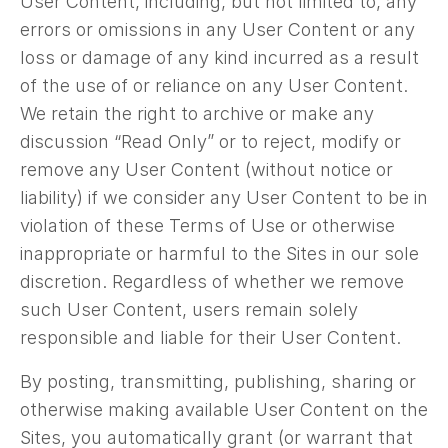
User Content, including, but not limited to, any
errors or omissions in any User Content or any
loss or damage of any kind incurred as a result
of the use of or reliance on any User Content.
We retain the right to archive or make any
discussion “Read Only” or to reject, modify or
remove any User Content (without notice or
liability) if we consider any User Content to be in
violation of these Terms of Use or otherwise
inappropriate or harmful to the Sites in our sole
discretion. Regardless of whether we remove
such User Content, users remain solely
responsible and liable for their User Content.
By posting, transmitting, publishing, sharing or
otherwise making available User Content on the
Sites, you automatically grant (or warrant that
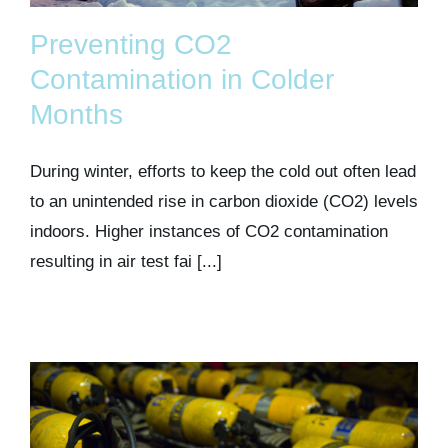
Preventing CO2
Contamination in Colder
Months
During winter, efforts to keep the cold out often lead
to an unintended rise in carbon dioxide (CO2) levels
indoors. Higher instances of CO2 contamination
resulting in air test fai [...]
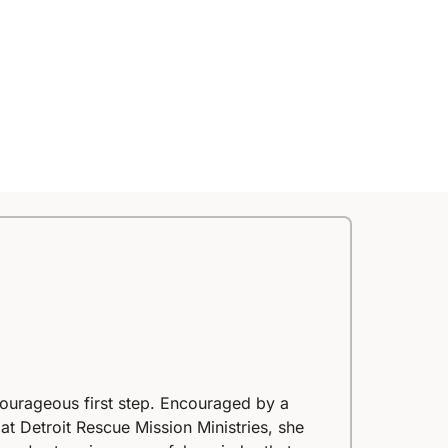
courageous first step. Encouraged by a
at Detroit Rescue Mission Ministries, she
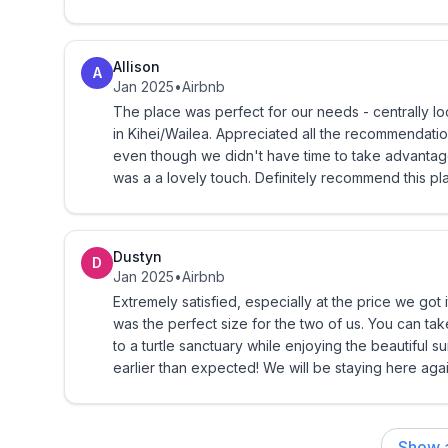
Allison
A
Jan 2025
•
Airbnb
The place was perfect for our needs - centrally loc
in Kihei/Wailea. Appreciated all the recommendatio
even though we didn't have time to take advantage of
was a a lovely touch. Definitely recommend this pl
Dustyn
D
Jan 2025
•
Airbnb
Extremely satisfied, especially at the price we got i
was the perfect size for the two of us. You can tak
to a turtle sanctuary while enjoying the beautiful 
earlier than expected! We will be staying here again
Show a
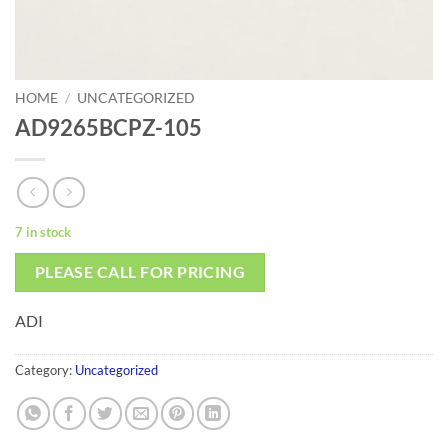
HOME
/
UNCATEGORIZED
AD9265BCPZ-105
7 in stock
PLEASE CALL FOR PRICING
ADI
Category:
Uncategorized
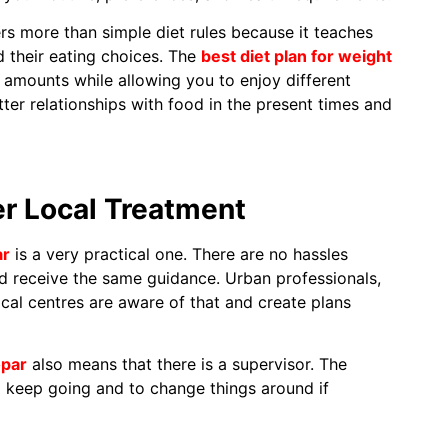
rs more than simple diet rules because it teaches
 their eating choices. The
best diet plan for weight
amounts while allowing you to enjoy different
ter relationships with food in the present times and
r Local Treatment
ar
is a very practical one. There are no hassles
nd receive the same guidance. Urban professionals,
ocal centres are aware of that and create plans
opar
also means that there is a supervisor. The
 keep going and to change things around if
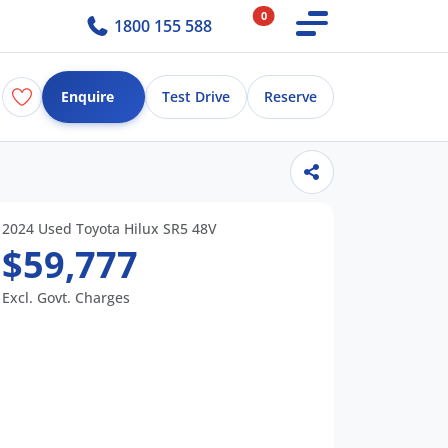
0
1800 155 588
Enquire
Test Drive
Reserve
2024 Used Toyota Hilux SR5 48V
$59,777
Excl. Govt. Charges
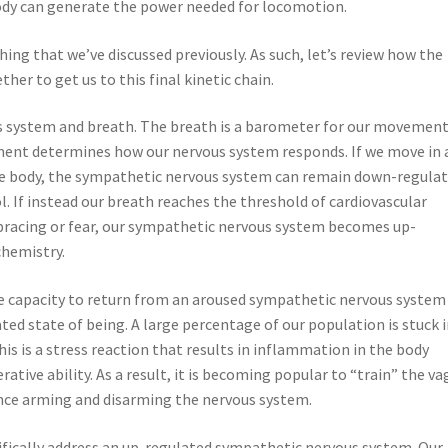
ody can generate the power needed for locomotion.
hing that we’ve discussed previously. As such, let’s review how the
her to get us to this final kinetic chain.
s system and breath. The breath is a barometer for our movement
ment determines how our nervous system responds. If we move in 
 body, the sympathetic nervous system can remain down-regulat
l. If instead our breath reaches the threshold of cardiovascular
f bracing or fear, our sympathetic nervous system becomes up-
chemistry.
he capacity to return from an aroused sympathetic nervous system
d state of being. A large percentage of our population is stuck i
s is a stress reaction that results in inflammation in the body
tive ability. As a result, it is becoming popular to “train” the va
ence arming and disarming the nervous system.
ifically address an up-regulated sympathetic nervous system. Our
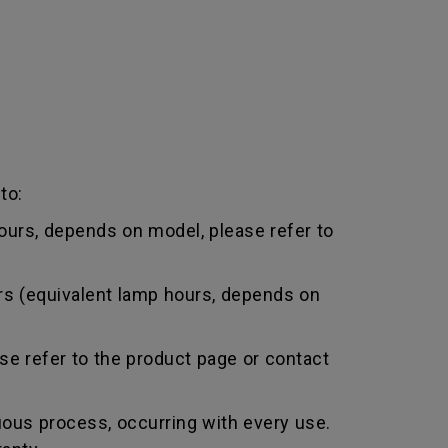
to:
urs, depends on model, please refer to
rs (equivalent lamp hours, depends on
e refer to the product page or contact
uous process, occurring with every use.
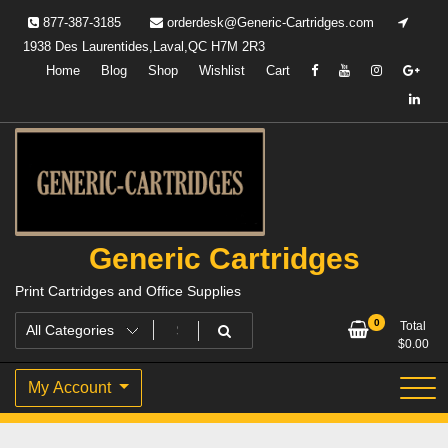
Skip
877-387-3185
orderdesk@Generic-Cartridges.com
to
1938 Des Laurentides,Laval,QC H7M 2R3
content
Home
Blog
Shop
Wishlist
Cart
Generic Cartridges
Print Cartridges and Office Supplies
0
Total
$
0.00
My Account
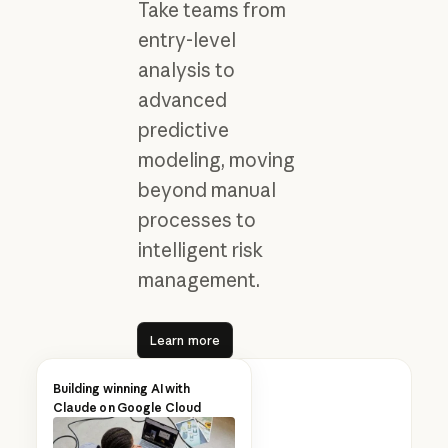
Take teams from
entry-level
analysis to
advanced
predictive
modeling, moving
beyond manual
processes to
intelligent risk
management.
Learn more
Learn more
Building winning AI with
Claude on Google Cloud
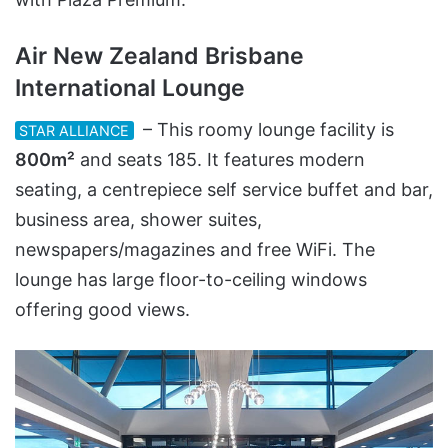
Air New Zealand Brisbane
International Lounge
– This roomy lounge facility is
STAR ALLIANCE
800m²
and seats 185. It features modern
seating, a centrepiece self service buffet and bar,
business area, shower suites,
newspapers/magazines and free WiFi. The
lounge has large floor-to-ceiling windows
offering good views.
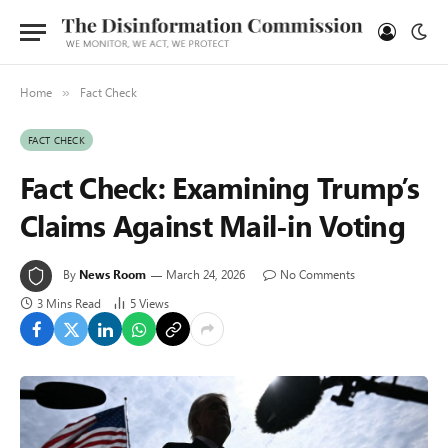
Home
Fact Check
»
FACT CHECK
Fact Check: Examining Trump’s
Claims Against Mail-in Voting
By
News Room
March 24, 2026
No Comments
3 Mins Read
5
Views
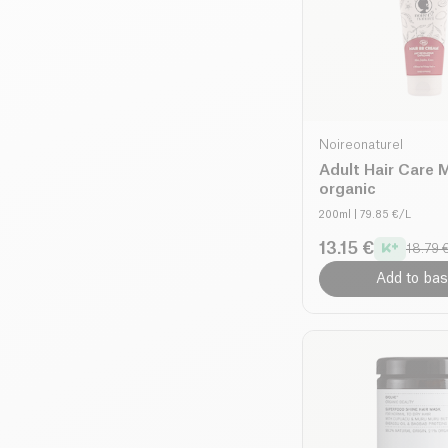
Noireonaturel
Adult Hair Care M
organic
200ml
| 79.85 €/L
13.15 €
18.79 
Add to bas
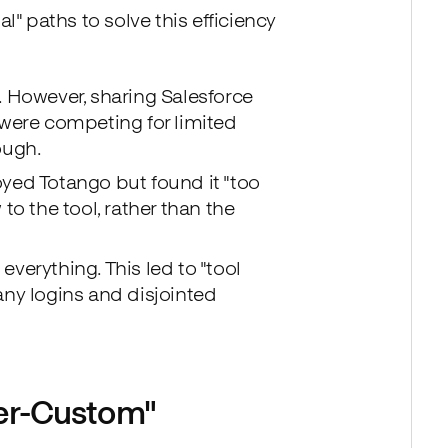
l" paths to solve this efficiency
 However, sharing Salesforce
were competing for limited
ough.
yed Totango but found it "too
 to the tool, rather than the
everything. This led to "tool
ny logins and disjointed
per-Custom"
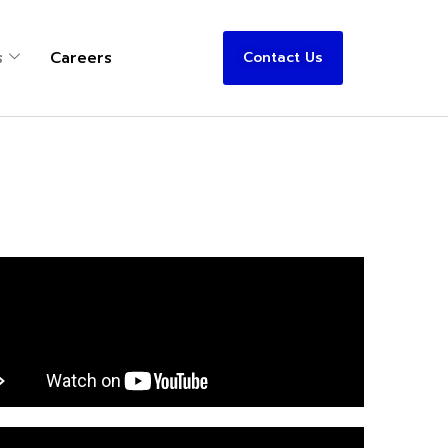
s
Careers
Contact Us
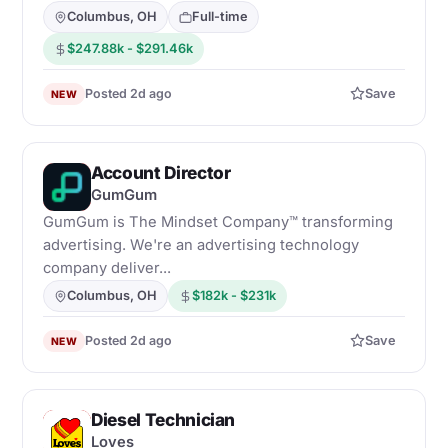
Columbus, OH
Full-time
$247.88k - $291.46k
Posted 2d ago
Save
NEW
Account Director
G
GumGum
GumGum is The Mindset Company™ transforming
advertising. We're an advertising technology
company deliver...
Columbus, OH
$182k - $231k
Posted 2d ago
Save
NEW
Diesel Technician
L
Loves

━━━━━━━━━━

### Exercise details
What you return must match the lines above from the one with "were competing for limited" through the one with "GumGum is The Mindset Company™ transforming" exactly, with both ends included and the pictures excluded.

### Solution to this problem
were competing for limited
ough.
yed Totango but found it "too
 to the tool, rather than the
everything. This led to "tool
ny logins and disjointed
per-Custom"
s
Careers
Contact Us
Columbus, OH
Full-time
$247.88k - $291.46k
Posted 2d ago
Save
NEW
Account Director
G
GumGum
GumGum is The Mindset Company™ transforming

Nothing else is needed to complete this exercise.